Vijay Patil, executive editor of Jeewan Marg, the CPI(M)’s weekly magazine, has taken up one corner of the stage as the meeting is in progress. With him is Dharma Shinde, another comrade. They are counting and making stacks of the magazine. Ashok Dhawale, in his speech, asks the farmers to buy the two special issues of Jeewan Marg, which have write-ups and photos of the Kisan Long March. The two together cost Rs 15. As soon as the announcement is made, one by one people start inching their way to the stage and collecting copies for their groups. Then the copies are distributed to the farmers, who each pay for it. As I move around, I see farmers reading the magazine, looking at the photos, pointing out faces, smiling. “Many of them can’t read,” Kisan Gujar tells me later. “But they’ll all buy the issues, take them home and get their children or grandchildren to read it to them. Not this or that article. The whole issue, cover to cover. If you come here twenty years later, you’ll find these two special issues in many homes. Why? Because they’re about the Long March. The farmers know they’ve done something historic. And they are proud.” Over 1,000 sets of the magazine were sold that day, till they ran out of copies. Many more would have sold, if only they had stock. After the rally ends, I find many people ruing that they were right at the back, so couldn’t get to the stage in time.
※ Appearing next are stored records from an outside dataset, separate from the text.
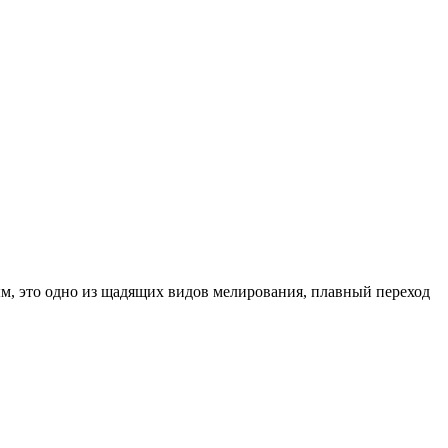
м, это одно из щадящих видов мелирования, плавный переход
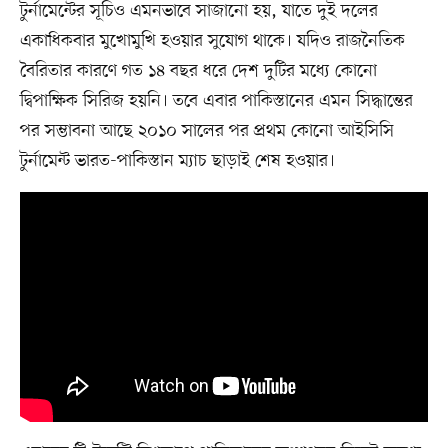
টুর্নামেন্টের সূচিও এমনভাবে সাজানো হয়, যাতে দুই দলের
একাধিকবার মুখোমুখি হওয়ার সুযোগ থাকে। যদিও রাজনৈতিক
বৈরিতার কারণে গত ১৪ বছর ধরে দেশ দুটির মধ্যে কোনো
দ্বিপাক্ষিক সিরিজ হয়নি। তবে এবার পাকিস্তানের এমন সিদ্ধান্তের
পর সম্ভাবনা আছে ২০১০ সালের পর প্রথম কোনো আইসিসি
টুর্নামেন্ট ভারত-পাকিস্তান ম্যাচ ছাড়াই শেষ হওয়ার।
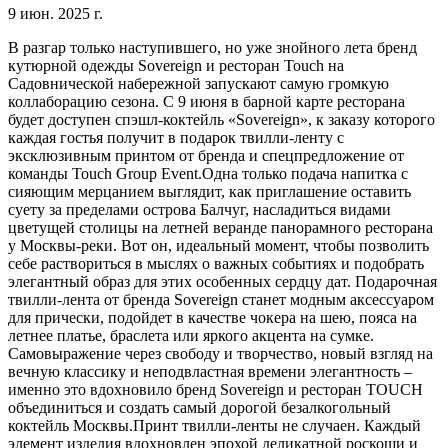
9 июн. 2025 г.
В разгар только наступившего, но уже знойного лета бренд
кутюрной одежды Sovereign и ресторан Touch на
Садовнической набережной запускают самую громкую
коллаборацию сезона. С 9 июня в барной карте ресторана
будет доступен спэшл-коктейль «Sovereign», к заказу которого
каждая гостья получит в подарок твилли-ленту с
эксклюзивным принтом от бренда и спецпредложение от
команды Touch Group Event.Одна только подача напитка с
сияющим мерцанием выглядит, как приглашение оставить
суету за пределами острова Балчуг, насладиться видами
цветущей столицы на летней веранде панорамного ресторана
у Москвы-реки. Вот он, идеальный момент, чтобы позволить
себе раствориться в мыслях о важных событиях и подобрать
элегантный образ для этих особенных сердцу дат. Подарочная
твилли-лента от бренда Sovereign станет модным аксессуаром
для прически, подойдет в качестве чокера на шею, пояса на
летнее платье, браслета или яркого акцента на сумке.
Самовыражение через свободу и творчество, новый взгляд на
вечную классику и неподвластная времени элегантность –
именно это вдохновило бренд Sovereign и ресторан TOUCH
объединиться и создать самый дорогой безалкогольный
коктейль Москвы.Принт твилли-ленты не случаен. Каждый
элемент изделия вдохновлен эпохой деликатной роскоши и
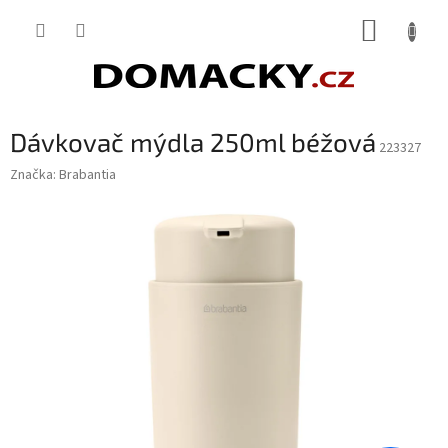
Přejít
NÁKUP
na
obsah
KOŠÍK
Dávkovač mýdla 250ml béžová
223327
Značka:
Brabantia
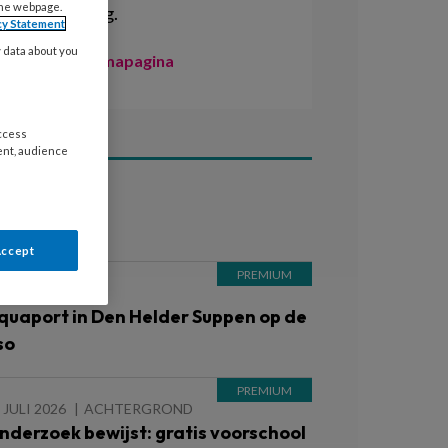
the webpage.
ontwikkeling.
cy Statement
y data about you
Naar de themapagina
access
ent, audience
ees ook
Accept
 AUGUSTUS 2026
quaport in Den Helder Suppen op de
so
 JULI 2026
ACHTERGROND
nderzoek bewijst: gratis voorschool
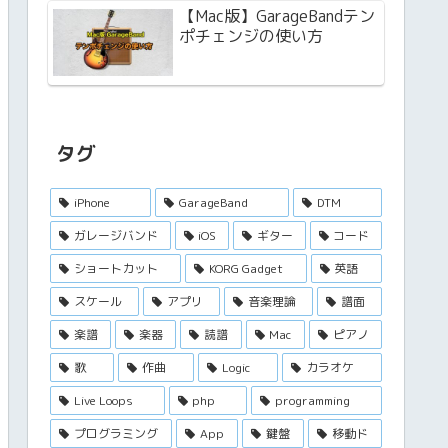
【Mac版】GarageBandテン
ポチェンジの使い方
タグ
iPhone
GarageBand
DTM
ガレージバンド
iOS
ギター
コード
ショートカット
KORG Gadget
英語
スケール
アプリ
音楽理論
譜面
楽譜
楽器
読譜
Mac
ピアノ
歌
作曲
Logic
カラオケ
Live Loops
php
programming
プログラミング
App
鍵盤
移動ド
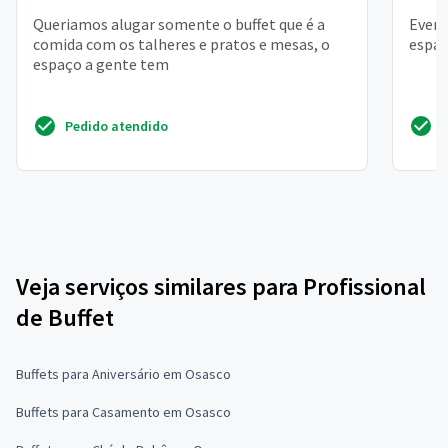
Queriamos alugar somente o buffet que é a
Event
comida com os talheres e pratos e mesas, o
espaç
espaço a gente tem
Pedido atendido
Veja serviços similares para Profissional
de Buffet
Buffets para Aniversário em Osasco
Buffets para Casamento em Osasco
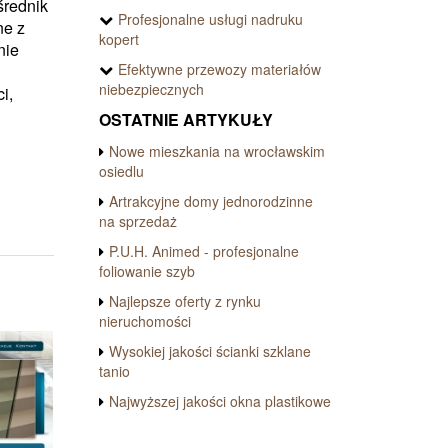
średnik
Profesjonalne usługi nadruku
ne z
kopert
nie
Efektywne przewozy materiałów
niebezpiecznych
i,
OSTATNIE ARTYKUŁY
Nowe mieszkania na wrocławskim
osiedlu
Artrakcyjne domy jednorodzinne
na sprzedaż
P.U.H. Animed - profesjonalne
foliowanie szyb
Najlepsze oferty z rynku
nieruchomości
Wysokiej jakości ścianki szklane
tanio
Najwyższej jakości okna plastikowe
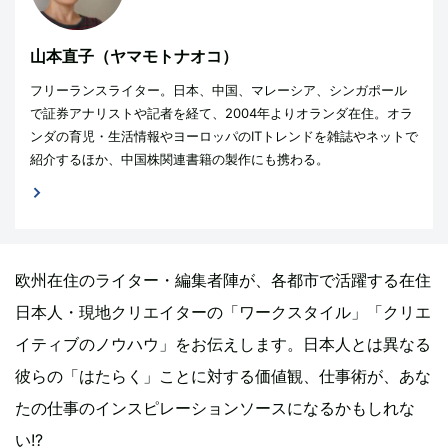
山本直子（ヤマモトナオコ）
フリーランスライター。日本、中国、マレーシア、シンガポール
で証券アナリストや記者を経て、2004年よりオランダ在住。オラ
ンダの育児・生活情報やヨーロッパのITトレンドを雑誌やネットで
紹介するほか、中国株関連書籍の製作にも携わる。
欧州在住のライター・編集者陣が、各都市で活躍する在住
日本人・現地クリエイターの「ワークスタイル」「クリエ
イティブのノウハウ」をお伝えします。日本人とは異なる
彼らの「はたらく」ことに対する価値観、仕事術が、あな
たの仕事のインスピレーションソースになるかもしれな
い!?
Earlier in the day, I had seen how farmers paid Rs 5 each for the red cap. That they will take home, of course. At the end of the rally, an announcement is made from the stage to return the red flags, so they can be used again. Again, people start collecting the flags and returning them. The red flag is called lal jhenda in standard, urban Marathi, but it is called the much more endearing lal bawta in villages. One of the popular slogans is: Lal Bawte Ki – Jai! (Victory to the Red Flag!) The Communist Party (irrespective of which particular one it may be) is called Lal Bawta Party. The poorest farmers, tribals, Dalits, and women, the marginalized of the marginalized, owe their allegiance not to this or that leader, but to the lal bawta.
As I pass a young boy rounding up flags, I ask him what he’s doing.
“Collecting flags so that people don’t take them home.”
“Why?” I ask.
“We need them for the future,” he says. Then, in Hindi, “Aage aur ladai hai.” I smile, and he smiles, because we both know the popular slogan he is quoting,
Abhi toh yeh angdai haiAage aur ladai haiThis was but an arm stretchMany battles lie ahead.